運転開始は2007年。最大出力1,000kW(1MW)の風車9基が、年間30,484MWh※1もの電力を生み出す。一般家庭の年間電力使用量に換算すると、実に約6,800世帯分※2に相当する。
ところで、建築を創業事業とする大和ハウスグループが、なぜ風力発電所を自ら建設し、創エネに乗り出したのだろうか。その出発点には、1990年代に創業者が予見した「21世紀の事業は風と太陽と水」という言葉があった。

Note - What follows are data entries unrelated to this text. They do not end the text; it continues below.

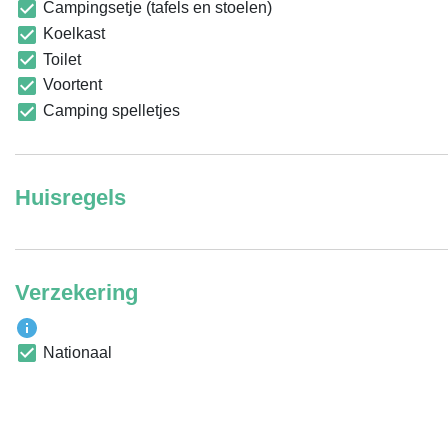
Campingsetje (tafels en stoelen)
Koelkast
Toilet
Voortent
Camping spelletjes
Huisregels
Verzekering
Nationaal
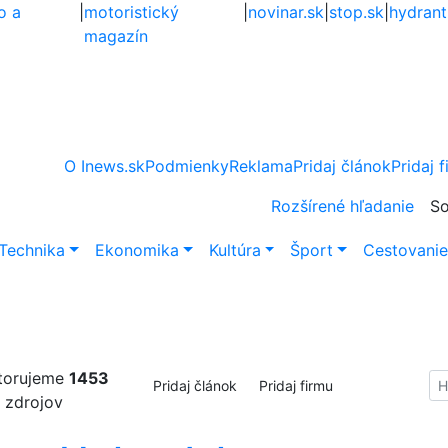
o a
|
motoristický
|
novinar.sk
|
stop.sk
|
hydrant
magazín
O Inews.sk
Podmienky
Reklama
Pridaj článok
Pridaj 
Rozšírené hľadanie
So
Technika
Ekonomika
Kultúra
Šport
Cestovani
torujeme
1453
Hl
Pridaj článok
Pridaj firmu
zdrojov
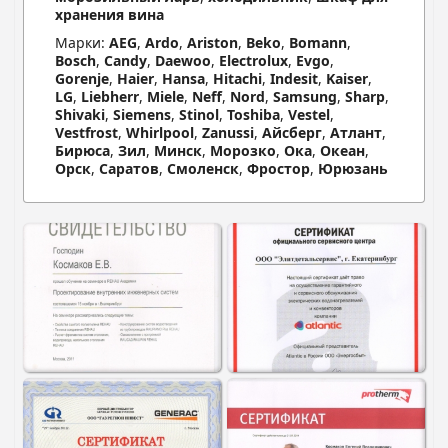
хранения вина
Марки:
AEG
,
Ardo
,
Ariston
,
Beko
,
Bomann
,
Bosch
,
Candy
,
Daewoo
,
Electrolux
,
Evgo
,
Gorenje
,
Haier
,
Hansa
,
Hitachi
,
Indesit
,
Kaiser
,
LG
,
Liebherr
,
Miele
,
Neff
,
Nord
,
Samsung
,
Sharp
,
Shivaki
,
Siemens
,
Stinol
,
Toshiba
,
Vestel
,
Vestfrost
,
Whirlpool
,
Zanussi
,
Айсберг
,
Атлант
,
Бирюса
,
Зил
,
Минск
,
Морозко
,
Ока
,
Океан
,
Орск
,
Саратов
,
Смоленск
,
Фростор
,
Юрюзань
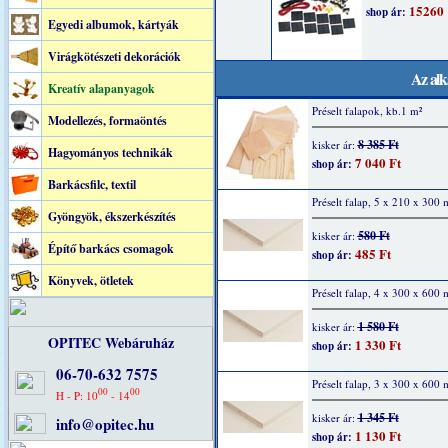
Egyedi albumok, kártyák
Virágkötészeti dekorációk
Az alk
Kreatív alapanyagok
Préselt falapok, kb.1 m²
Modellezés, formaöntés
8 385 Ft
kisker ár:
Hagyományos technikák
7 040 Ft
shop ár:
Barkácsfilc, textil
Préselt falap, 5 x 210 x 300
Gyöngyök, ékszerkészítés
580 Ft
kisker ár:
Építő barkács csomagok
485 Ft
shop ár:
Könyvek, ötletek
Préselt falap, 4 x 300 x 600
1 580 Ft
kisker ár:
OPITEC Webáruház
1 330 Ft
shop ár:
06-70-632 7575
Préselt falap, 3 x 300 x 600
00
00
H - P: 10
- 14
1 345 Ft
kisker ár:
info@opitec.hu
1 130 Ft
shop ár:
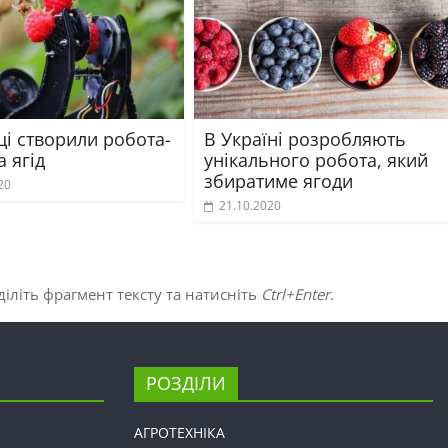
ці створили робота-
В Україні розробляють
 ягід
унікального робота, який
збиратиме ягоди
20
21.10.2020
іліть фрагмент тексту та натисніть
Ctrl+Enter
.
РОЗДІЛИ
АГРОТЕХНІКА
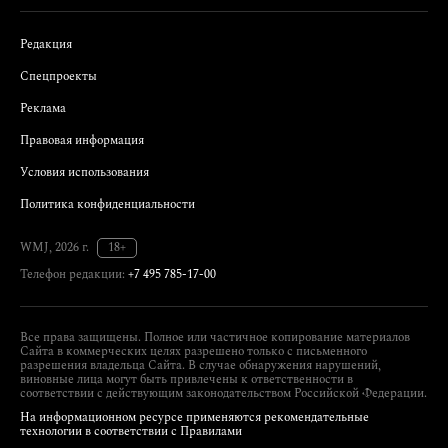
Редакция
Спецпроекты
Реклама
Правовая информация
Условия использования
Политика конфиденциальности
WMJ, 2026 г.
18+
Телефон редакции:
+7 495 785-17-00
Все права защищены. Полное или частичное копирование материалов
Сайта в коммерческих целях разрешено только с письменного
разрешения владельца Сайта. В случае обнаружения нарушений,
виновные лица могут быть привлечены к ответственности в
соответствии с действующим законодательством Российской Федерации.
На информационном ресурсе применяются рекомендательные
технологии в соответствии с Правилами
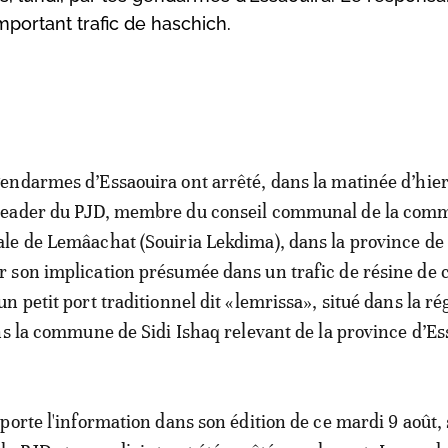
mportant trafic de haschich.
gendarmes d’Essaouira ont arrêté, dans la matinée d’hier
leader du PJD, membre du conseil communal de la co
ale de Lemâachat (Souiria Lekdima), dans la province de 
r son implication présumée dans un trafic de résine de 
 un petit port traditionnel dit «lemrissa», situé dans la ré
ns la commune de Sidi Ishaq relevant de la province d’Es
porte l'information dans son édition de ce mardi 9 août,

時が経ち、創業者の想いは風力発電機や太陽光発電システムとして具現化し、やがて大和ハウスグループの環境エネルギー事業にとって大きな節目となる「DREAM Wind 佐田岬」として結実した。
現在、大和エネルギーの執行役員であり、経営戦略室と電力事業部を率いる島川は、2007年当時、技術の責任者として「DREAM Wind 佐田岬」の運営に携わっていた。
2012年、佐田岬に続く次のチャンスが到来する。四国電力が風力発電の導入量拡大に向け、電気事業者を新たに募集することになったのだ。大和エネルギーが蓄えてきた力を発揮する待望の機会だった。早速、事業者として名乗りを上げ、審査や抽選を経て、大和ハウスグループ第2弾となる「DREAM Wind 愛媛西予」プロジェクトをスタートさせた。候補地は愛媛県西予市だ。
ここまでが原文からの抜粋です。